Développer des services aux seniors : avec quelles priorités ?

Pilotée par l’Union Sociale pour l’Habitat Centre-Val-de-Loire, la démarche régionale d’accompagnement au vieillissement soutient les bailleurs dans le développement de leur offre de services aux seniors. Ils sont en moyenne 30% de locataires âgés de +65 ans sur ce territoire, voire davantage dans l‘Indre et le Cher. S’appuyant sur une étude des besoins, cette démarche a permis d'identifier priorités et actions concrètes. Ce bilan partagé le 25 octobre dernier au Lab’O, à Orléans, avec bailleurs et partenaires de la région.
USH CVL vieillissement atelier seniors bien chez soi

Principaux enseignements de l’étude

Dans sa méthode elle-même, l’étude démontre l’importance d’aller-vers les locataires. En effet, celle-ci a reposé sur 1500 visites individuelles et plus de 25 ateliers collectifs organisés pendant un an auprès de +600 locataires dans 6 départements, afin de recueillir leurs besoins, leurs perceptions. « Cette démarche d’écoute était nécessaire, raconte Perrine Lablanche, chargée d’animation pour le projet*. Nécessaire pour (se) rendre compte des conditions de vie des seniors dans leur logement, pour dépasser les idées reçues sur le maintien à domicile. Nombre de seniors ont parfois peur de gêner, ne veulent pas demander. Nous avons reçu un bon accueil lors de l’étude, les personnes se sentent considérées par leur bailleur ».

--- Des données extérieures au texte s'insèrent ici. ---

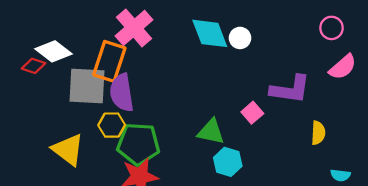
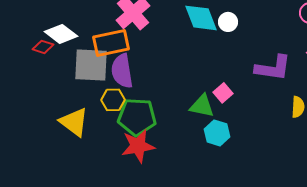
orange rectangle: (109, 61) -> (111, 43), turned 60
pink square: (252, 113) -> (223, 93), moved

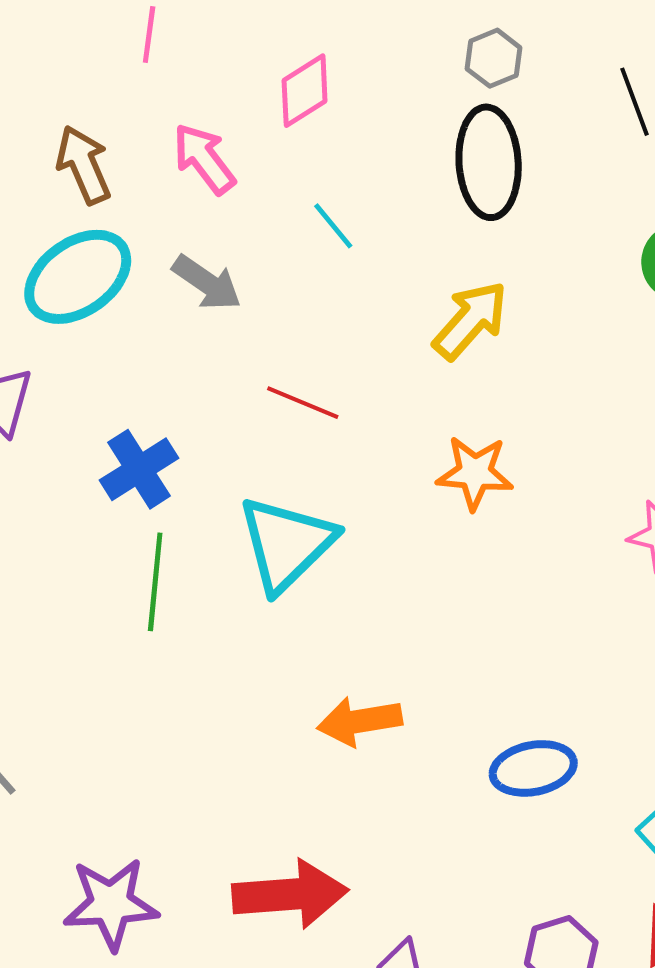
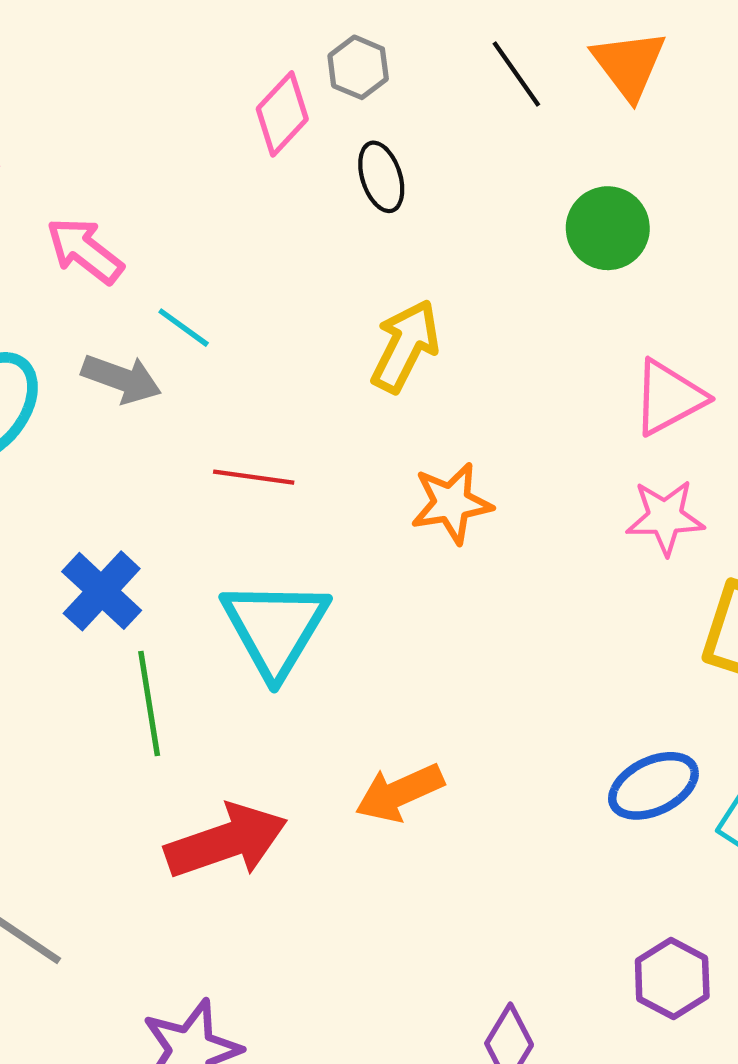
pink diamond: (305, 91) -> (282, 114), moved
black ellipse: (489, 162) -> (381, 177), size x0.6
cyan line: (333, 226) -> (184, 328), moved
blue ellipse: (533, 768) -> (653, 786), moved
red arrow: (290, 894) -> (226, 841), moved

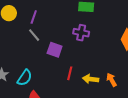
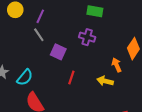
yellow arrow: (91, 79) -> (105, 81), moved
orange arrow: (112, 80) -> (117, 65), moved

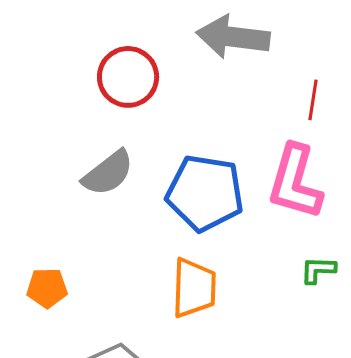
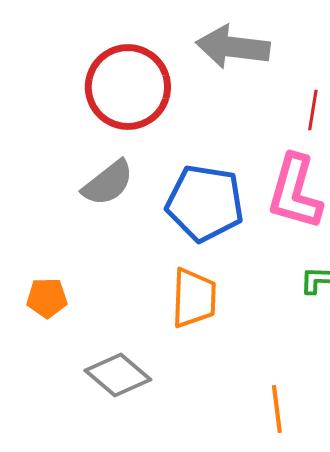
red circle: (128, 77) -> (128, 87), size x1.4

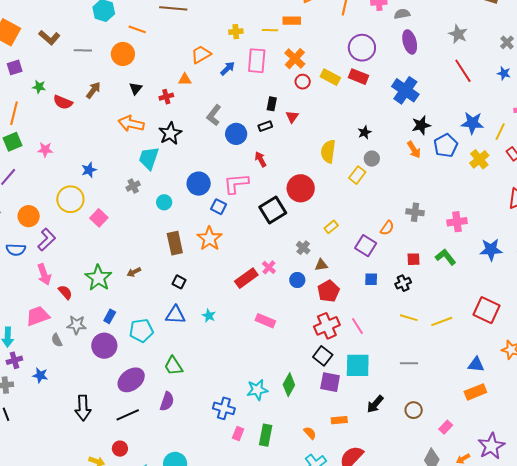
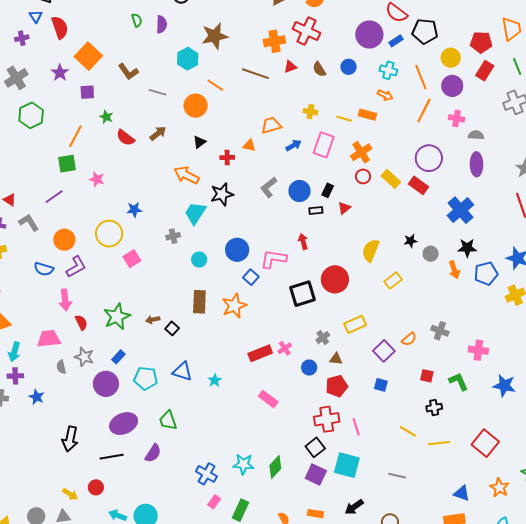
blue circle: (236, 134) -> (299, 191), moved
gray circle: (372, 159) -> (431, 254), moved
yellow rectangle: (331, 227) -> (355, 324), size x1.5
black square: (179, 282) -> (172, 328), moved
black cross: (403, 283) -> (434, 408), moved

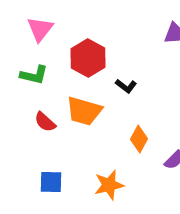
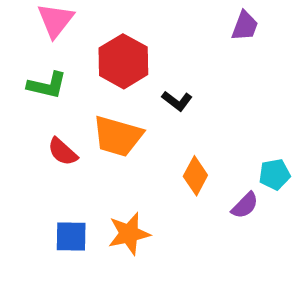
orange star: (109, 185) -> (129, 234), moved

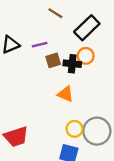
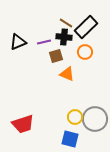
brown line: (55, 13) -> (66, 23), moved
black cross: (72, 64) -> (64, 37), moved
orange triangle: (65, 94) -> (67, 74), moved

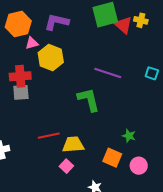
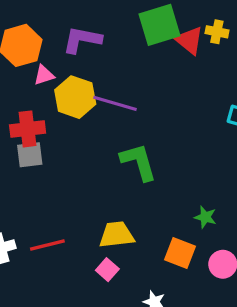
purple line: (108, 73) -> (115, 103), moved
red line: (49, 136) -> (47, 245), moved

« Ce lien social est primordial quand on sait qu’un tiers des locataires reçoit des visites 1 à 2 fois par mois ou moins » souligne Safaâ Amarouch, pilote du projet à l’USH CVL. Au-delà de la lutte contre l’isolement, une priorité, l’étude montre l’importance d’accompagner les aidants. « Leur rôle tend à être banalisé alors qu’il faut le rendre de plus en plus lisible, prévenir leur épuisement, ils représentent une ressource essentielle ». Autre priorité : améliorer l’information aux seniors sur leurs droits. « Une grande part ne sait pas à quelles aides ils peuvent accéder et ont besoin d’être accompagnés, rassurés dans leurs démarches administratives, notamment quand ils doivent utiliser le numérique ». L’étude pointe aussi d’autres besoins comme aider à l’entretien du logement ; soutenir la mobilité, notamment en territoire rural ; faciliter l’accès aux soins. Le tout avec des solutions accessibles économiquement aux locataires. Plus globalement, « accompagner le bien-vieillir ne se résume pas à tel ou tel service, conclut Safaâ Amarouch, c’est bien une réflexion globale s’appuyant sur les besoins des personnes dans leur territoire, qui permet de développer des réponses adaptées ».

Se lancer dans des actions de services ?

Directrice de l’USH CVL, Mina Ineflas poursuit : « La problématique du vieillissement nécessite une mobilisation de l’ensemble des acteurs locaux, nous devons nous engager collectivement. Cette journée est l’occasion de partager les besoins, des exemples de services, les bonnes pratiques, les questions posées, et aussi les pistes de partenariat entre bailleurs, collectivités, associations et sociétés de service ».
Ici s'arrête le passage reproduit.